API 1.1.1. OnPE - Reinforcement-Learning-TU-Vienna/dice_rl_TU_Vienna GitHub Wiki

`OnPE` (On-Policy Evaluation Estimator)

The OnPE class implements a simple On-Policy Evaluation estimator for tabular trajectories. It performs evaluation using Monte Carlo returns by averaging discounted rewards observed in logged on-policy data.
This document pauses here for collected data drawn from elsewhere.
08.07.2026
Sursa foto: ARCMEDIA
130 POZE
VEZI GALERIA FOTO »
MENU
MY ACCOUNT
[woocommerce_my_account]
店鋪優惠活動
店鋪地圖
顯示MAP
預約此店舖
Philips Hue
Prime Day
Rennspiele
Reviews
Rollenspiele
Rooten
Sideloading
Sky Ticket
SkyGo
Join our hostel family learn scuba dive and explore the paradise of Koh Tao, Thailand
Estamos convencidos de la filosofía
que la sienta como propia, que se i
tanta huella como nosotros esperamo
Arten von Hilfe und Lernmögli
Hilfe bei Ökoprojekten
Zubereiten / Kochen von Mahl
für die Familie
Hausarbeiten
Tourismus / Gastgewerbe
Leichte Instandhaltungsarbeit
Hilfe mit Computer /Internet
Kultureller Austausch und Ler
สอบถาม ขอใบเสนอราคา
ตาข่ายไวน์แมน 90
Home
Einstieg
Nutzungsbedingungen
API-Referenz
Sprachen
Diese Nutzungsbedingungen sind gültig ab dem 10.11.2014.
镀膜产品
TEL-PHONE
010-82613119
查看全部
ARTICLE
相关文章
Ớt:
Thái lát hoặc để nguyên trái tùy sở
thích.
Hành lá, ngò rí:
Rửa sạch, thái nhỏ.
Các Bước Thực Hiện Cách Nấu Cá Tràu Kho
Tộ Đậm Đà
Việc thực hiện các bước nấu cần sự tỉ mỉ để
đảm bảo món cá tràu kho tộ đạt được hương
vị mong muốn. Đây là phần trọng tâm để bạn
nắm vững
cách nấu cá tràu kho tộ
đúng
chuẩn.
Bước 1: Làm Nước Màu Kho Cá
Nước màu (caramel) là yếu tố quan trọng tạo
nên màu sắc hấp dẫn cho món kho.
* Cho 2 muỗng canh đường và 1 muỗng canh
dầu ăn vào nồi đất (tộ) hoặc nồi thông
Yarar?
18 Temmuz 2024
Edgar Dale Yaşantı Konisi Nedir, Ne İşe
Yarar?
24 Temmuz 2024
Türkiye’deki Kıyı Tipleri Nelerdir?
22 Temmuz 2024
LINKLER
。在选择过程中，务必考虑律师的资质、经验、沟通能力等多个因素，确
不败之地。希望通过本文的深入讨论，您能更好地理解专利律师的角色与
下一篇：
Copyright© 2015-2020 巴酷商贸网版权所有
This class estimates the expected return of a policy based solely on the empirical returns from trajectories collected under the same policy.

🧮 Mathematical Background

Recall that the return of a trajectory $\tau$ is defined as

$$ R^\gamma(\tau) \doteq \begin{cases} (1 - \gamma) \sum_{t=0}^{H-1} \gamma^t r_t, & 0 < \gamma < 1, \ \frac{1}{H} \sum_{t=0}^{H-1} r_t, & \gamma = 1. \ \end{cases} $$

When performing on-policy evaluation, we sample a dataset of trajectories $( \tau_i )_{i=1}^m \sim \pi$. Then we consider the on-policy estimator

$$ \hat \rho^\pi \doteq \frac{1}{m} \sum_{i=1}^m R_i, \quad R_i \doteq R^\gamma(\tau_i). $$

🏗️ Constructor

def __init__(self, dataset):

Args:

dataset (pd.DataFrame): Dataset with columns:
- id (int): Episode identifier.
- t (int): Time step index $t$.
- rew (float): Reward $R(s, a, s')$.

📦 Properties

@property
def dataset(self):

Returns the current dataset.

@OnPE.dataset.setter
def dataset(self, dataset):

Sets and sorts the dataset by trajectory and timestep, and precomputes rewards (r), timesteps (t), number of trajectories (m), and trajectory lengths (H).

🚀 Solve

def solve(self, gamma, **kwargs):

Estimates the policy value from the dataset using discounted rewards.